Provided material: Begin
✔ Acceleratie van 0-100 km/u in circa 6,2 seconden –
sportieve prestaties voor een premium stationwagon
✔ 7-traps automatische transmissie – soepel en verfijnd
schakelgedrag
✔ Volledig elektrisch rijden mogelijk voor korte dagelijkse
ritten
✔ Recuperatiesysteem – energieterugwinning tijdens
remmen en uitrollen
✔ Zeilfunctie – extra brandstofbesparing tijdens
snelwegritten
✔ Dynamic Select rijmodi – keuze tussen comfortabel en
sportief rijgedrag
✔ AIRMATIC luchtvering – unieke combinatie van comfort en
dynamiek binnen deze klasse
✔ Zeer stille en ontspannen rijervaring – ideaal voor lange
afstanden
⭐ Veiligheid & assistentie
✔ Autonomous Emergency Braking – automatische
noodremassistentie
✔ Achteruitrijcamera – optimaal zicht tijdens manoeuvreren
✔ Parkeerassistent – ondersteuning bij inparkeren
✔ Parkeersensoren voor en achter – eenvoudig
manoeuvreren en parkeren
Provided material: End
**Your objective**
What you give back must match the material exactly, beginning with its first line and ending with the line holding "tussen comfortabel en".

**Response to the exercise**
✔ Acceleratie van 0-100 km/u in circa 6,2 seconden –
sportieve prestaties voor een premium stationwagon
✔ 7-traps automatische transmissie – soepel en verfijnd
schakelgedrag
✔ Volledig elektrisch rijden mogelijk voor korte dagelijkse
ritten
✔ Recuperatiesysteem – energieterugwinning tijdens
remmen en uitrollen
✔ Zeilfunctie – extra brandstofbesparing tijdens
snelwegritten
✔ Dynamic Select rijmodi – keuze tussen comfortabel en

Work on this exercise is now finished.